Em entrevista à BBC, Hugo Oliveira — pesquisador, guia e diretor de um centro educacional no Morro da Providência — afirmou: “Se você quer falar sobre o Brasil sem conhecer a favela, não tem como”.
Turismo se torna fonte de renda
O crescimento do turismo também criou oportunidades econômicas para os moradores locais.
Segundo a Associated Press, Vitor Oliveira, que trabalhava como mototaxista na Rocinha, começou a oferecer passeios após notar um aumento no número de visitantes internacionais. Desde então, o turismo tornou-se sua principal fonte de renda.
Hoje, muitos passeios pelas favelas são organizados por guias locais que buscam apresentar suas comunidades para além dos estereótipos de violência e pobreza.
Ao descrever um passeio conduzido pelo morador local Thiago Firmino na favela Santa Marta, o jornal *The Guardian* observou: “Passeios como o de Thiago oferecem um vislumbre de outro lado da vida brasileira. Mas os turistas devem estar cientes de que são visitas a locais onde vivem pessoas muito pobres — algo que alguns podem achar difícil”.
A reportagem acrescentou que os guias locais estão, muitas vezes, em melhor posição para explicar as realidades da comunidade sem romantizar nem ignorar seus desafios.
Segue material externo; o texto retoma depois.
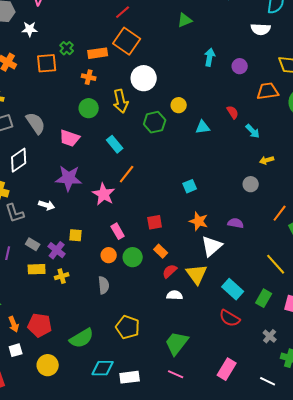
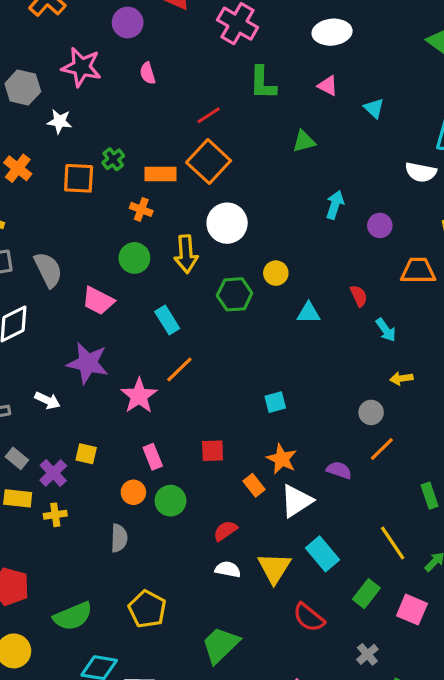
orange line: (280, 213) -> (382, 449), moved
orange rectangle: (161, 251) -> (254, 485), moved
yellow triangle: (197, 274) -> (274, 568), moved
cyan rectangle: (233, 289) -> (323, 554), moved

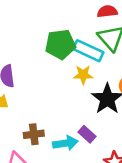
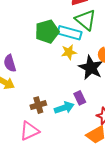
purple rectangle: (87, 134) -> (80, 98), turned 32

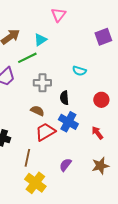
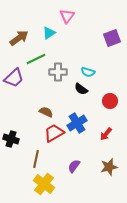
cyan triangle: (40, 40) -> (49, 33), moved
gray cross: (42, 83) -> (58, 72), moved
black semicircle: (64, 98) -> (81, 89), moved, turned -48
blue cross: (68, 122) -> (77, 123), turned 30
red arrow: (97, 133) -> (106, 134), turned -104

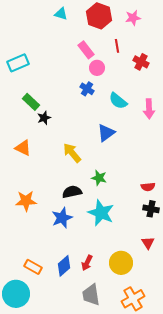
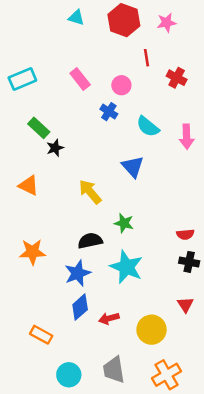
pink rectangle: (86, 50) -> (80, 79), moved
blue triangle: (106, 133) -> (133, 167), turned -36
red arrow: (87, 263) -> (109, 318), moved, turned 49
blue diamond: (64, 266) -> (80, 307), moved
cyan circle: (16, 294) -> (69, 375), moved, size x0.7

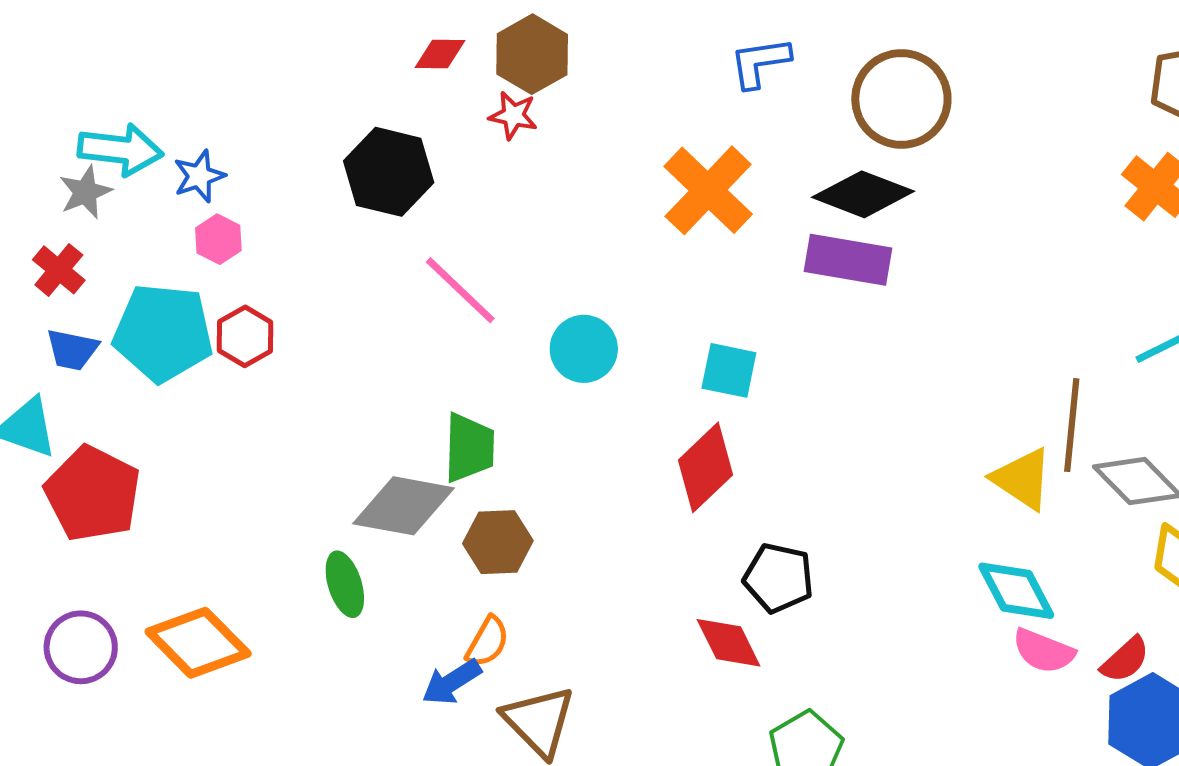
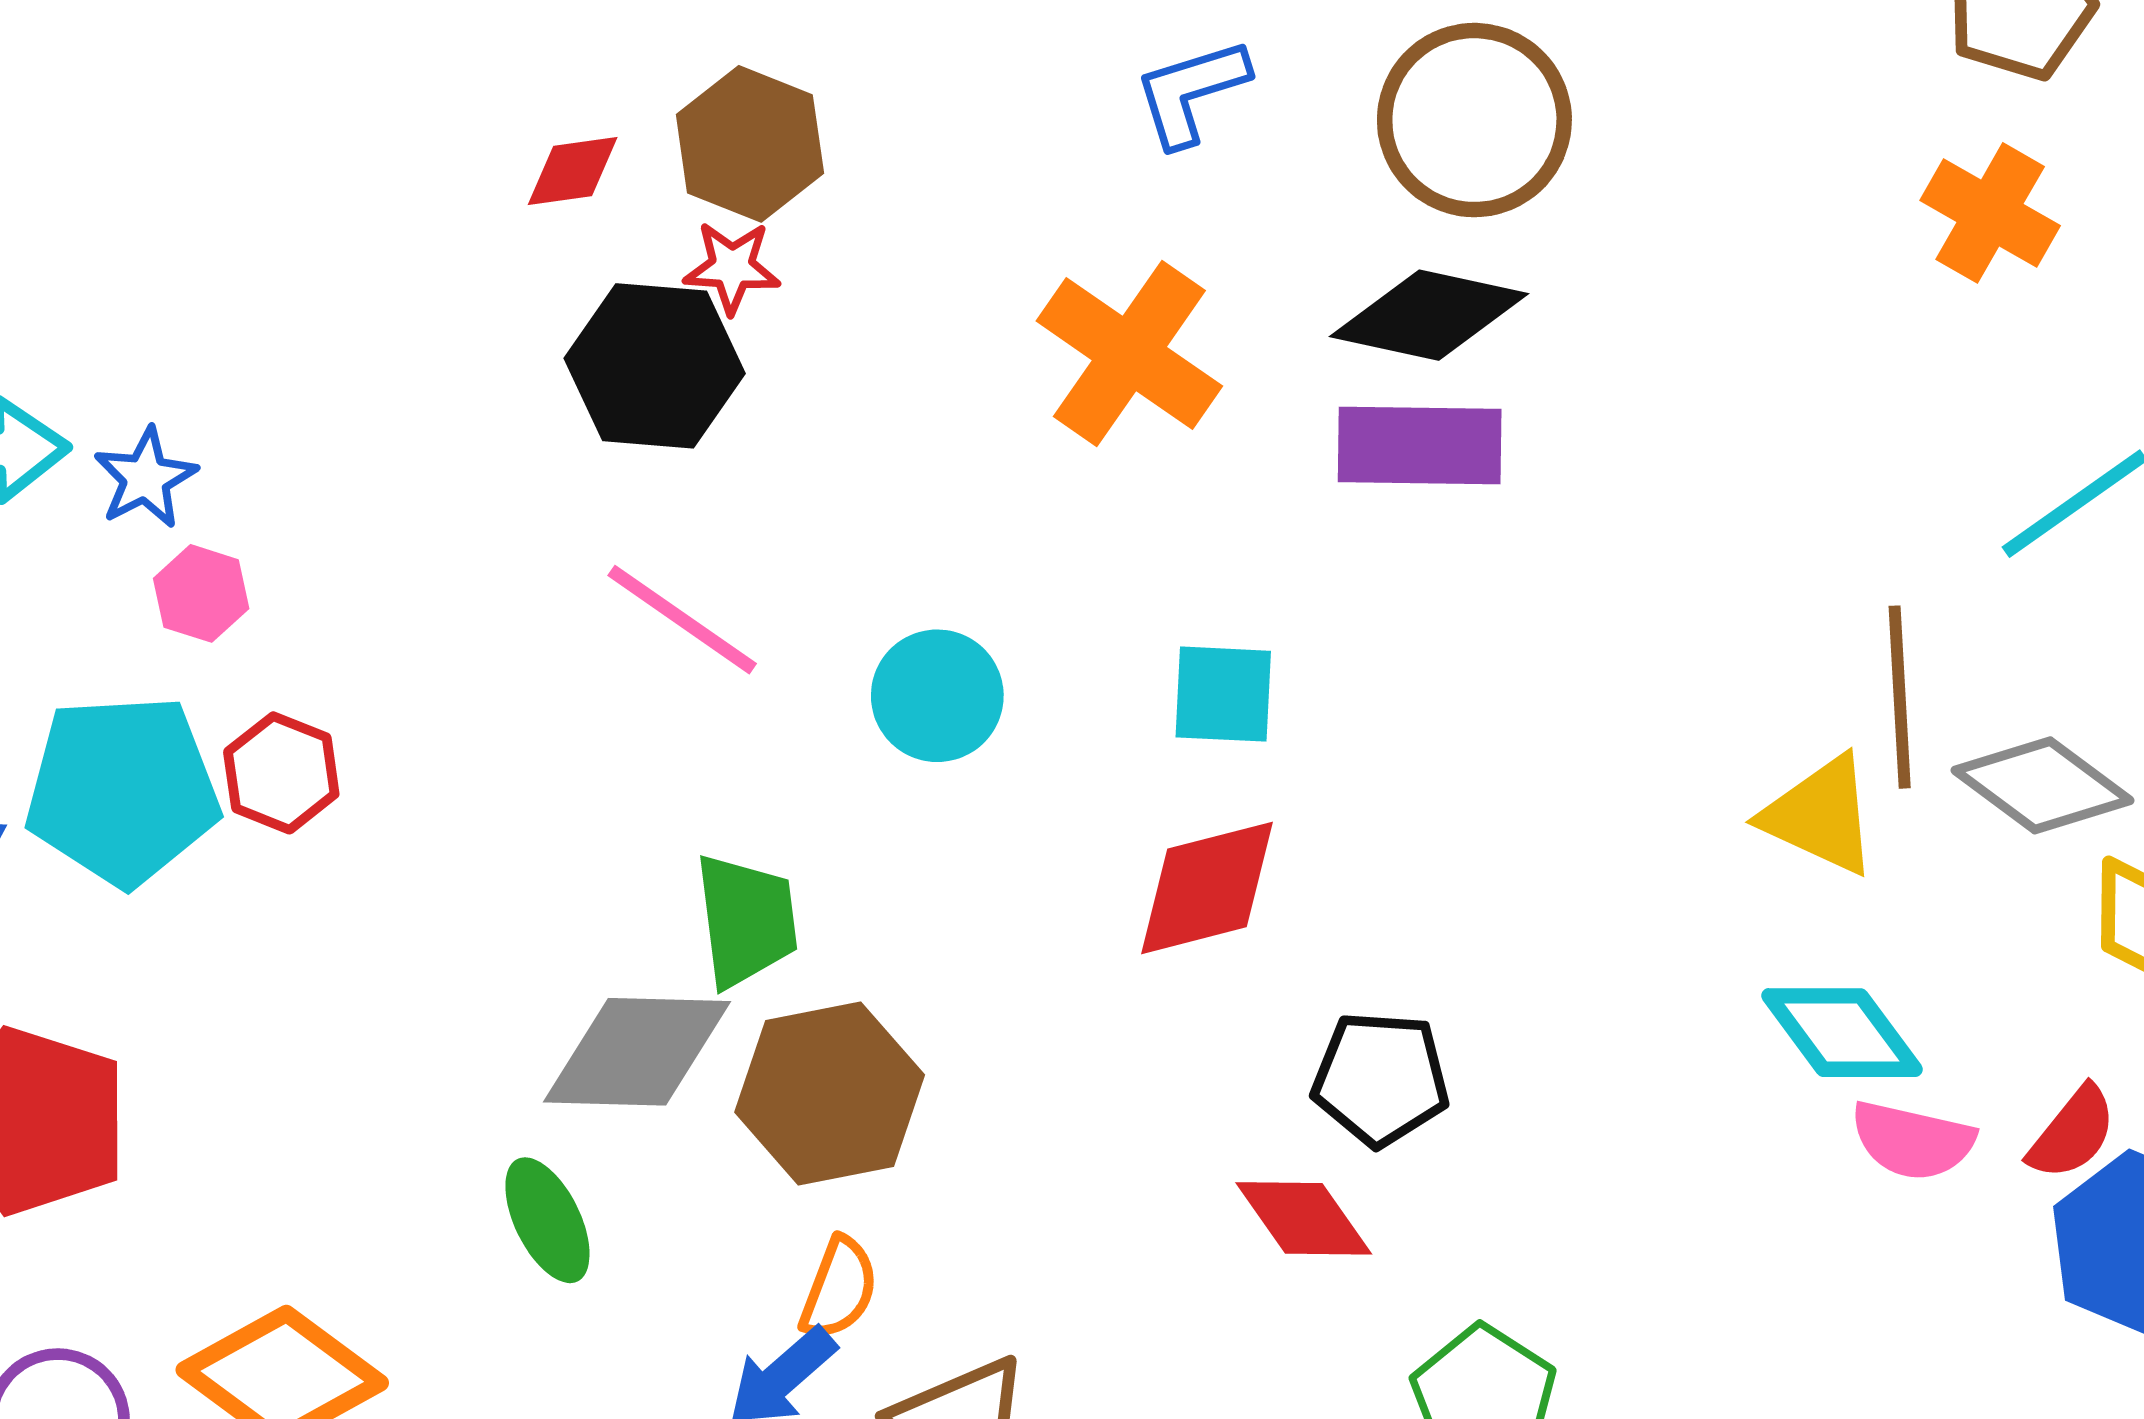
black hexagon: (389, 172) -> (655, 366), moved
red diamond: (706, 467) -> (1207, 888), turned 38
brown hexagon: (498, 542) -> (830, 1094), size x1.4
A escritora de viagens Kassia Byrnes, ao relatar sua visita ao Vidigal em matéria da *International Traveller*, observou que “as pessoas são acolhedoras, a vida noturna é vibrante, as trilhas são desafiadoras, porém incríveis, e subir na garupa de uma moto pelas ruas incrivelmente íngremes e estreitas é uma experiência que fica guardada para sempre na memória”.
O debate sobre o turismo de pobreza
Apesar da crescente popularidade dos passeios pelas favelas, persistem preocupações quanto ao chamado “turismo de pobreza” e ao risco de romantizar condições de precariedade.
Críticos argumentam que alguns passeios podem transformar comunidades marcadas por profunda desigualdade em espetáculos para visitantes de fora. Por outro lado, há quem acredite que um turismo gerido de forma responsável pode ajudar a desestigmatizar as favelas, gerar empregos e integrar esses bairros mais plenamente à identidade urbana do Rio.
Embora ainda existam preocupações com a segurança, o crescente fluxo de turistas indica que as viagens estão indo cada vez mais além das atrações típicas de cartão-postal. Para muitos visitantes, as favelas do Rio representam agora não apenas uma faceta diferente da cidade, mas também uma compreensão mais profunda das realidades sociais e culturais do Brasil.